# Part 3: Reverse Mode Automatic Differentiation with PyTorch

In [None]:
# Execute this code block to install dependencies when running on colab
try:
 import torch
except:
 from os.path import exists
 from wheel.pep425tags import get_abbr_impl, get_impl_ver, get_abi_tag
 platform = '{}{}-{}'.format(get_abbr_impl(), get_impl_ver(), get_abi_tag())
 cuda_output = !ldconfig -p|grep cudart.so|sed -e 's/.*\.\([0-9]*\)\.\([0-9]*\)$/cu\1\2/'
 accelerator = cuda_output[0] if exists('/dev/nvidia0') else 'cpu'

 !pip install -q http://download.pytorch.org/whl/{accelerator}/torch-1.0.0-{platform}-linux_x86_64.whl torchvision

PyTorch implements Dynamic Reverse Mode Automatic Differentiation, much like we did in the previous exercise. There is one really major difference in what PyTorch provides over our simple example: it works directly with matrices (`Tensor`s) rather than with scalars (although obviously a matrix can represent a scalar).

In this tutorial, we'll explore PyTorch's AD implementation. Note that we're using the API of PyTorch 0.4 or later which simplifies use of AD (previous versions required wrapping all `Tensor`s that you wanted to compute gradients of in `Variable` objects; PyTorch 0.4 removes the need to do this and allows `Tensor`s themselves to track gradients).
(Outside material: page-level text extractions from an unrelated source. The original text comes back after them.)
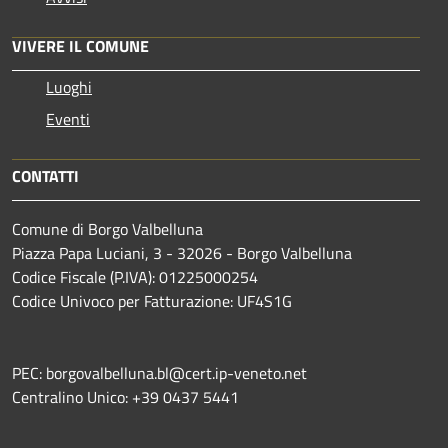
VIVERE IL COMUNE
Luoghi
Eventi
CONTATTI
Comune di Borgo Valbelluna
Piazza Papa Luciani, 3 - 32026 - Borgo Valbelluna
Codice Fiscale (P.IVA): 01225000254
Codice Univoco per Fatturazione: UF4S1G
PEC: borgovalbelluna.bl@cert.ip-veneto.net
Centralino Unico: +39 0437 5441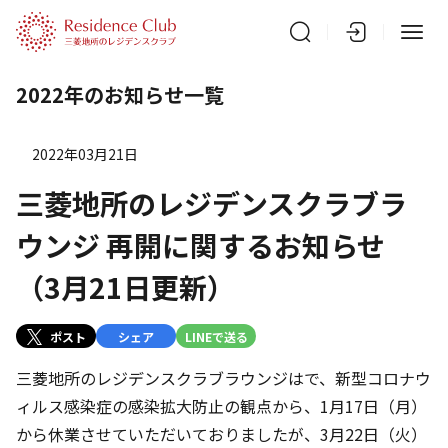
2022年のお知らせ一覧
2022年03月21日
三菱地所のレジデンスクラブラ
ウンジ 再開に関するお知らせ
（3月21日更新）
ポスト
シェア
LINEで送る
三菱地所のレジデンスクラブラウンジはで、新型コロナウ
ィルス感染症の感染拡大防止の観点から、1月17日（月）
から休業させていただいておりましたが、3月22日（火）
We'll start with the simple example we tried earlier in the code block below:

__Task:__ Run the following code and verify the solution is correct

In [None]:
import torch

# set up the problem
x = torch.tensor(0.5, requires_grad=True)
y = torch.tensor(4.2, requires_grad=True)
z = x * y + torch.sin(x)

print("z = " + str(z.item()))

z.backward() # this goes through the computation graph and accumulates the gradients in the cached .grad attributes
print("dz/dx = " + str(x.grad.item()))
print("dz/dy = " + str(y.grad.item()))

As with our own AD implementation, PyTorch lets us differentiate through an algorithm.
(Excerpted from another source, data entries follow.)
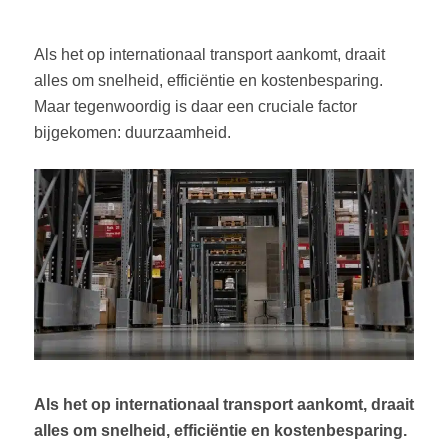
Als het op internationaal transport aankomt, draait
alles om snelheid, efficiëntie en kostenbesparing.
Maar tegenwoordig is daar een cruciale factor
bijgekomen: duurzaamheid.
Als het op internationaal transport aankomt, draait
alles om snelheid, efficiëntie en kostenbesparing.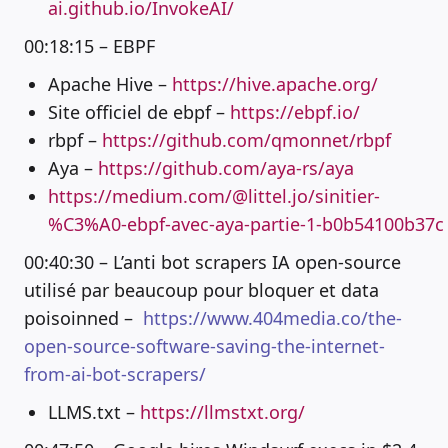
ai.github.io/InvokeAI/
00:18:15 – EBPF
Apache Hive –
https://hive.apache.org/
Site officiel de ebpf –
https://ebpf.io/
rbpf –
https://github.com/qmonnet/rbpf
Aya –
https://github.com/aya-rs/aya
https://medium.com/@littel.jo/sinitier-
%C3%A0-ebpf-avec-aya-partie-1-b0b54100b37c
00:40:30 – L’anti bot scrapers IA open-source
utilisé par beaucoup pour bloquer et data
poisoinned –
https://www.404media.co/the-
open-source-software-saving-the-internet-
from-ai-bot-scrapers/
LLMS.txt –
https://llmstxt.org/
__Task__: Use the block below to compute the gradient $\partial z/\partial x$ of the following pseudocode algorithm and store the result in the `dzdx` variable:

 x = 0.5
 z = 1
 i = 0
 while i<2:
 z = (z + i) * x * x
 i = i + 1

In [None]:
dzdx = None

# YOUR CODE HERE
raise NotImplementedError()

In [None]:
assert dzdx


## PyTorch limitations: in-place operations and aliasing

PyTorch will throw an error at runtime if you try to differentiate through an in-place operation on a tensor. 

__Task__: Run the following code to see this in action.

In [None]:
x = torch.tensor(1.0, requires_grad=True)
y = x.tanh()
y.add_(3) # inplace addition
y.backward()

Aliasing is also something that can't be differentiated through and will result in a slightly more cryptic error.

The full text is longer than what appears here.